# My little herd :)



## RMADairyGoats (Jun 20, 2011)

I'm bored so I thought I'd share some pics of my loved herd of goatie-goats 

My Nigerian Does.
Velvet Acres Superstar Sydney ~ my herd queen 
















Little Tots Estate Jorja Peach 

















My Jr Nigerian girls 
CADDAYPIE Vanessa Morgan ~ she's our diva, a total brat! She'll be kidding for the first time in April 








Dill's F Firecracker ~ one of the sweetest goats I've ever met 









Dill's F Talk That Talk ~ my little beauty queen 








This picture just shows off her cool moonspot 








Dill's GA Rinky Dink ~ the worse finger biter EVER!








*The boys *
Dill's GA Headliner*B ~ the little chatterbox :laugh:








Sugar Moon O Sky Pilot*S ~ a sweet little guy that just wants to be eveyones friend 








*The LaManchas*
My Sr. doe, South-Fork Sweet Home Alabama ~ another total sweetheart who quickly stole my heart!

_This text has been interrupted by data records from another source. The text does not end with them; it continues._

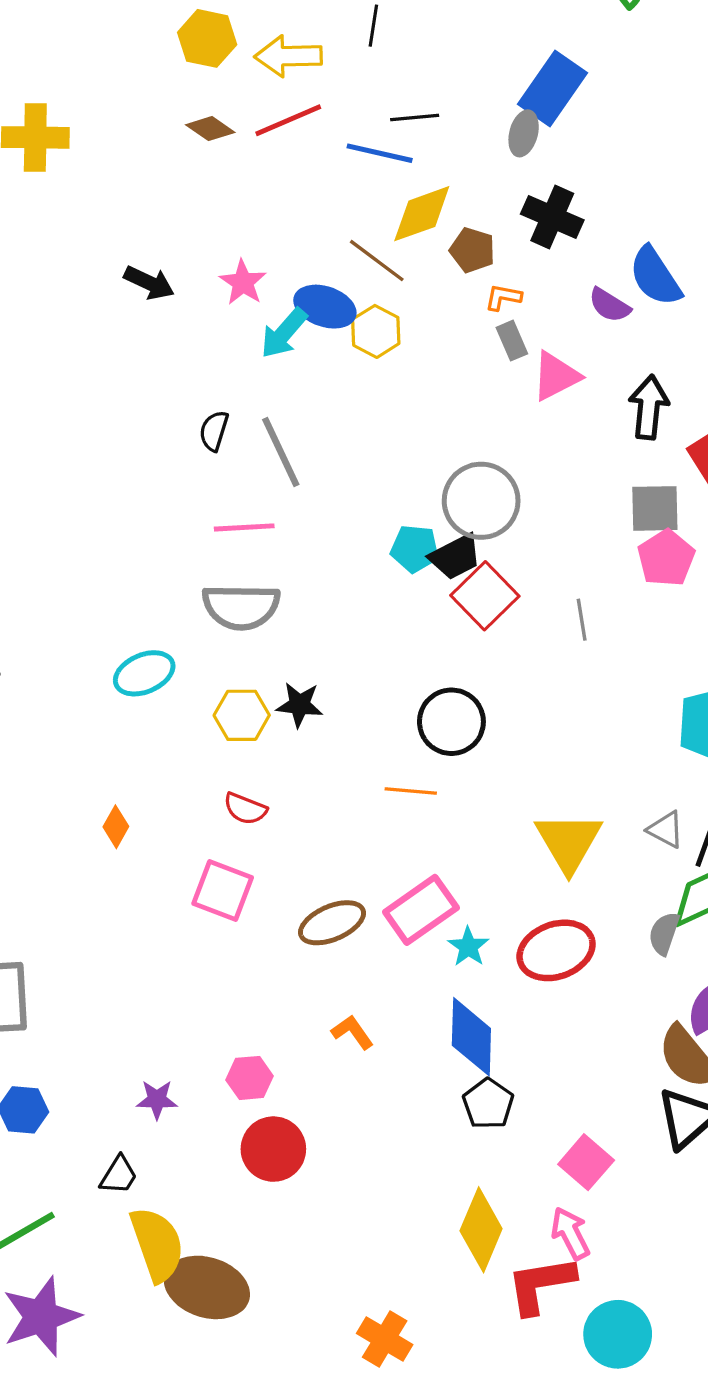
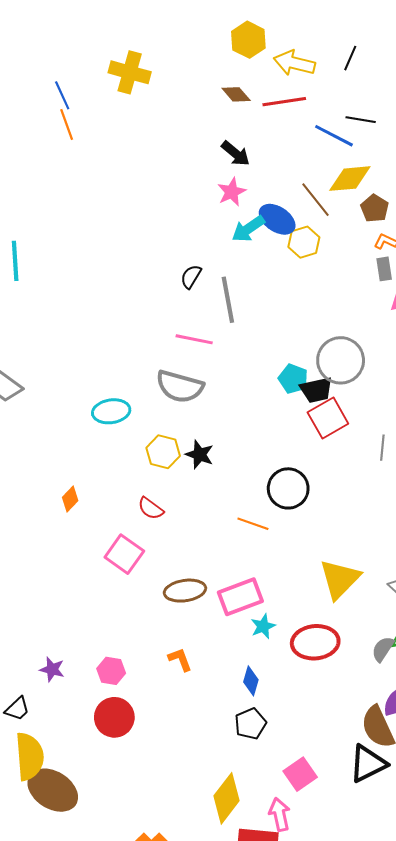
black arrow: (149, 283) -> (236, 154), moved
blue diamond: (471, 1037) -> (251, 681), size x0.6

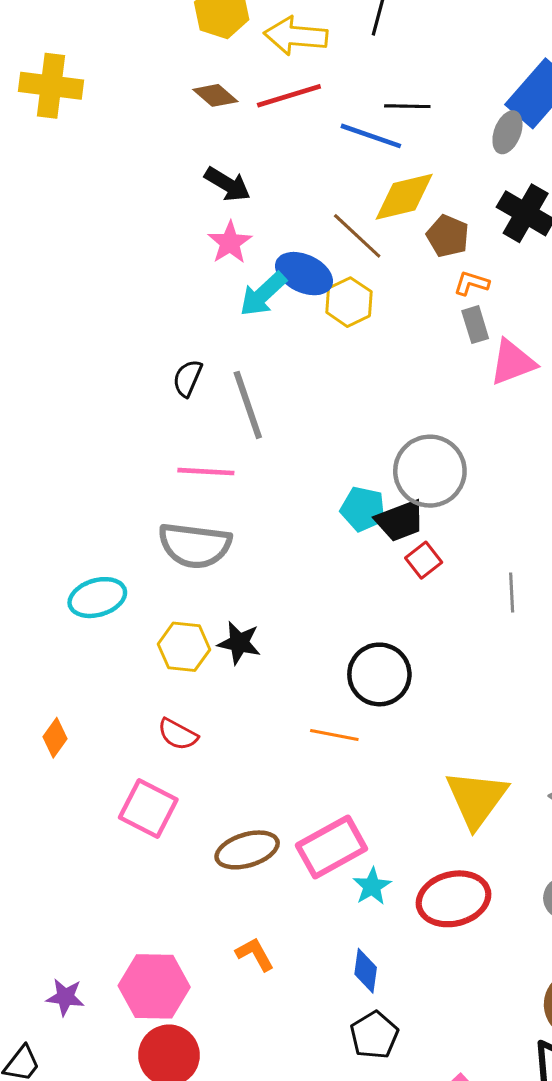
red square: (328, 418) -> (424, 560), size x0.6
pink hexagon: (111, 671) -> (154, 986), size x1.6

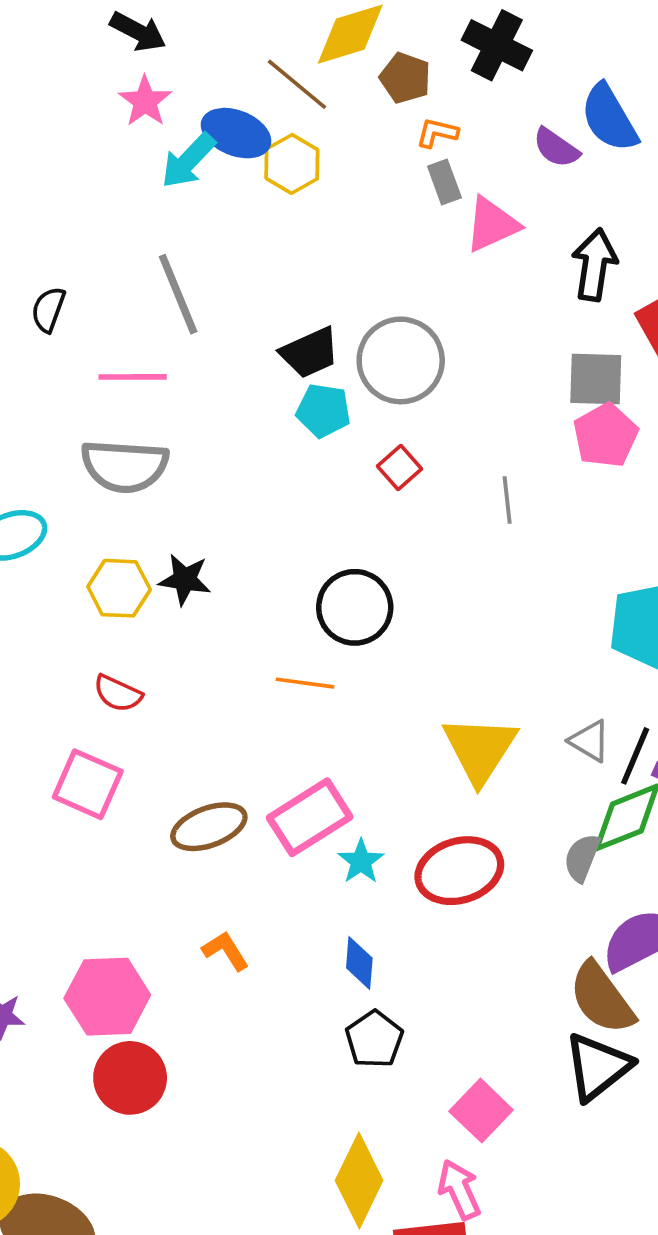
black semicircle: (188, 378) -> (48, 310), moved
black trapezoid: (400, 521) -> (310, 353), moved

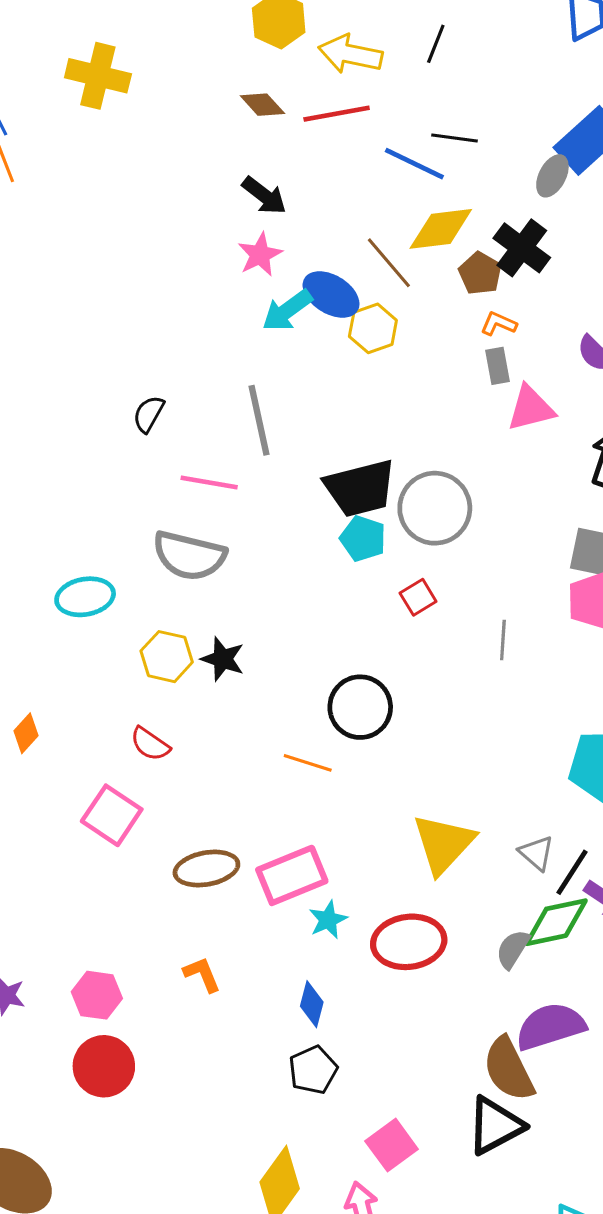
black cross: (497, 45) -> (522, 248), moved
black trapezoid: (310, 353) -> (360, 488), size x1.4
pink hexagon: (107, 997) -> (97, 995), size x0.7

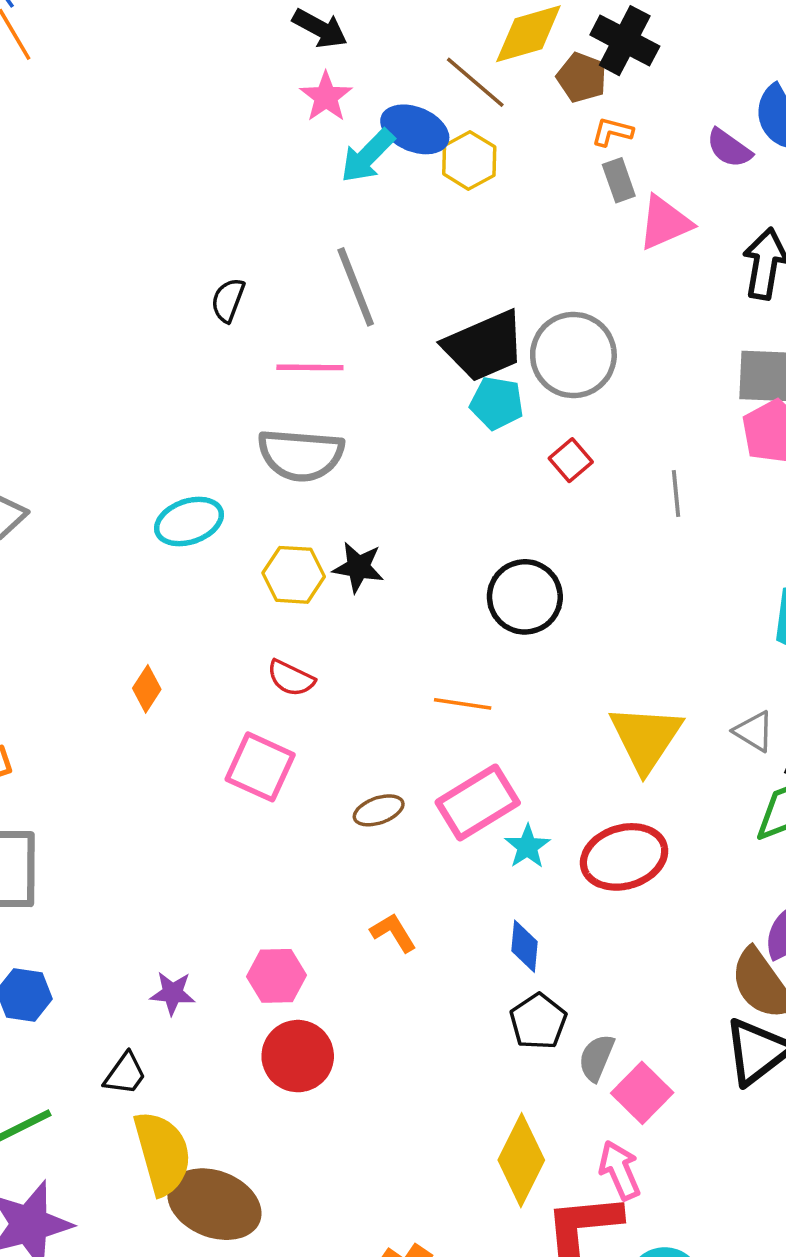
orange line: (308, 763) -> (463, 704), moved
brown ellipse: (206, 869) -> (379, 810), size x0.7
gray semicircle: (513, 949) -> (596, 1058), moved

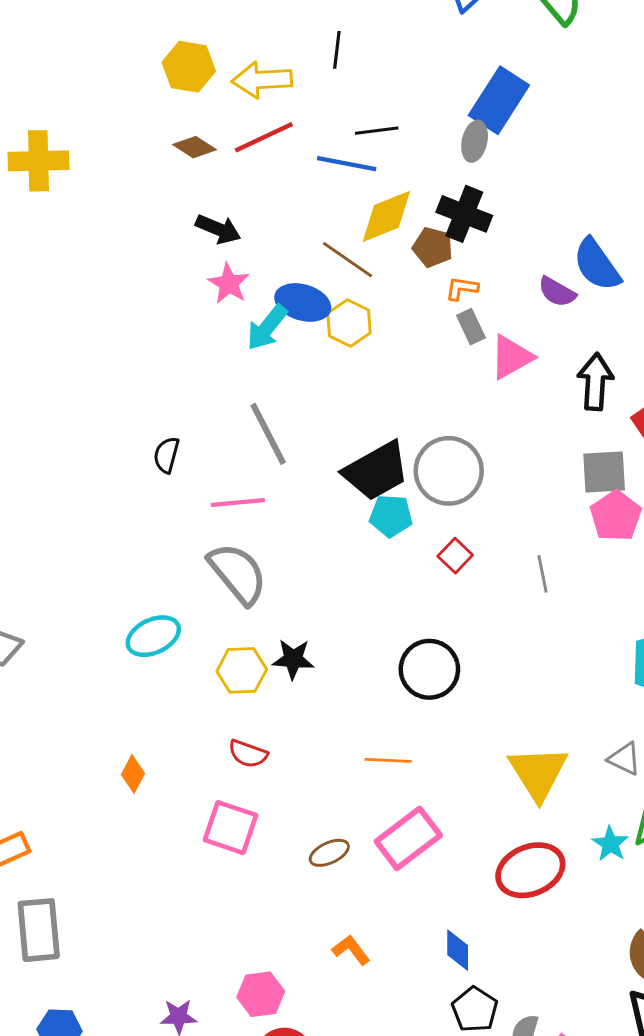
gray semicircle: (301, 455) -> (238, 573), turned -128
cyan star: (527, 847) -> (610, 844), moved

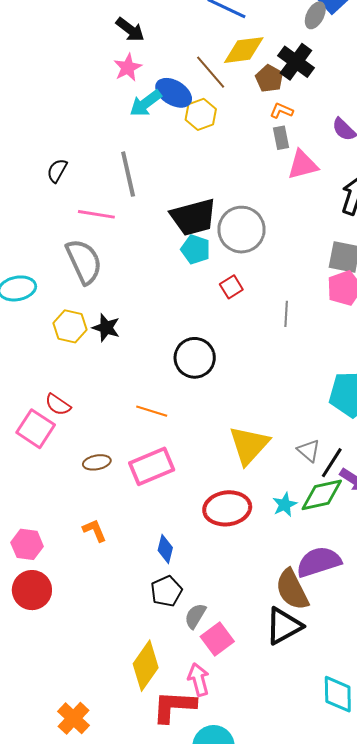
red semicircle: (248, 754) -> (58, 405), moved

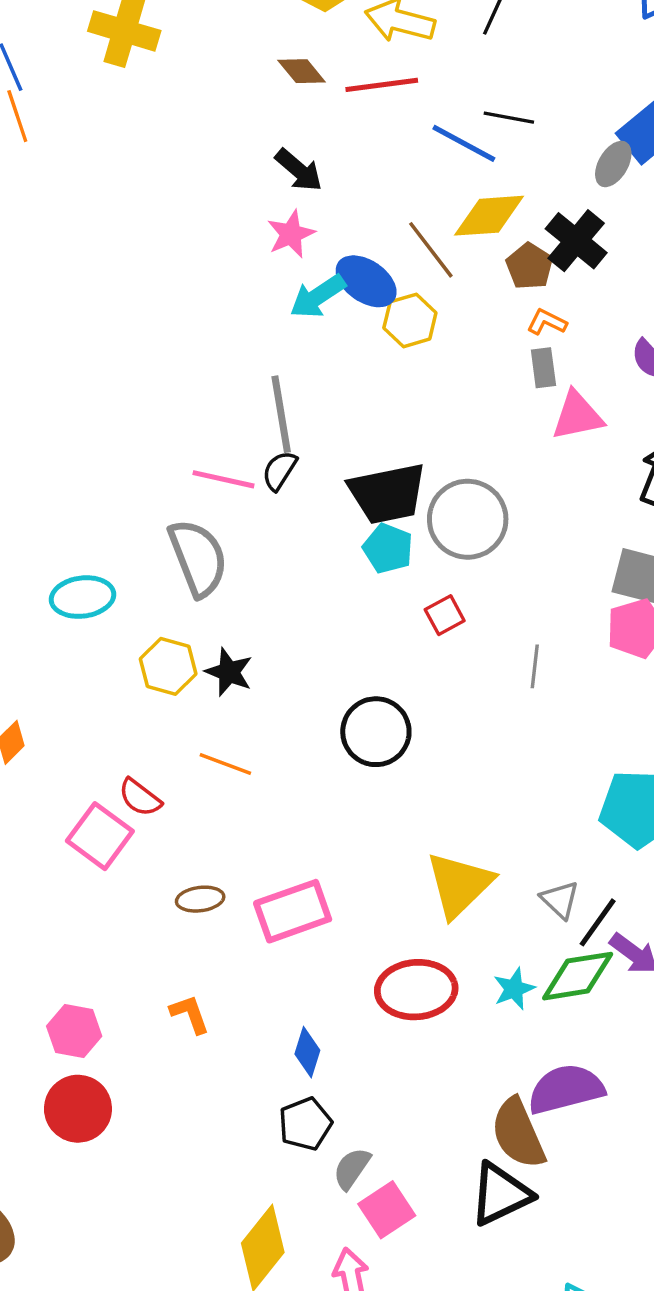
black semicircle: (57, 171) -> (280, 471), moved
orange line: (152, 411) -> (225, 764), moved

My Jr. doe, Snow Kissed Izzi's Choco-Late ~ She'll come home sometime after Christmas


----------



## JaLyn (Oct 10, 2012)

Well you wouldn't be bored if you'd get back on fb lol..by the way..you need to come take pics of my goats..i'm terrible at it lol..ur goaties all are gorgeous as you already know..


----------



## RMADairyGoats (Jun 20, 2011)

LOL! Then I'm getting back on FB! :laugh:
Sure, I'll be there tomorrow at noon  hehe
Thanks  I love my goaters!


----------



## JaLyn (Oct 10, 2012)

bout time you got back on fb..i was tired of waiting lol..at least now i know what you were up to when you told me to hold on lol..


----------



## RMADairyGoats (Jun 20, 2011)

haha!!!!


----------



## WhisperingWillowNDG (Jul 20, 2011)

Beauties!! :-( Jerry's pic didn't show up on my phone-- love seeing his pics and thinking geez he and our Arthur could switch pastures and we'd never know! Hope he's as sweet as his brother too.... omg Rinky is gorgeous!


----------



## RMADairyGoats (Jun 20, 2011)

LOL! Oh I think you'd know if he and Arthur swiched pastures, as I said, he's a chatterbox! That's probably a understatement BIG TIME! LOL
Thanks  I can't wait to see her and Jerry's babies


----------



## WhisperingWillowNDG (Jul 20, 2011)

Arthur talks to his pasture buddies ALL DAY LONG. ha! Flemming and talk talk talk. My other 2 bucks aren't nearly as talkative. Charlemagne is the strong silent type (RARELY ever talks). Leonidas is more quiet, he usually only talks to does but Arthur talks to EVERYBODY.


----------



## RMADairyGoats (Jun 20, 2011)

LOL! That sounds like Jerry all the way around!! Loves to talk the talk :laugh:


----------



## WalshKidsGoats (Nov 27, 2012)

Beautiful! 

Quality Nigerian Dwarf Goats
www.walshkidsgoats.com
Facebook Page: https://www.facebook.com/pages/Walsh-Kids-Nigerian-Dwarf-Goats/324321484319986?ref=hl


----------



## Trickyroo (Sep 26, 2012)

I want Jorja Peach !!


----------



## RMADairyGoats (Jun 20, 2011)

hehe! We may sell her at some point, perhaps next spring if we get a doeling or two. But I think Christy has first dibs, if she's still interested.


----------



## chapinranch (Apr 30, 2012)

very nice looking goats :cart:


----------



## Trickyroo (Sep 26, 2012)

Grrr , that Christy 

Fine , be that way 

I will , go to bed now , nite


----------



## Engebretsen (May 16, 2012)

Hehe, Peach is my favorite to look at of your nigies, too! Don't forget, we need new pics of bama's baby bump (for the next time you're bored)


----------



## RMADairyGoats (Jun 20, 2011)

hehe! Peach loved you when you came out to visit :laugh:

Oh shoot I forgot! I'll get some tomorrow!


----------



## RedGate (Dec 7, 2012)

So pretty/handsome,  I love Jorja Peach's color, but I just love them all!


----------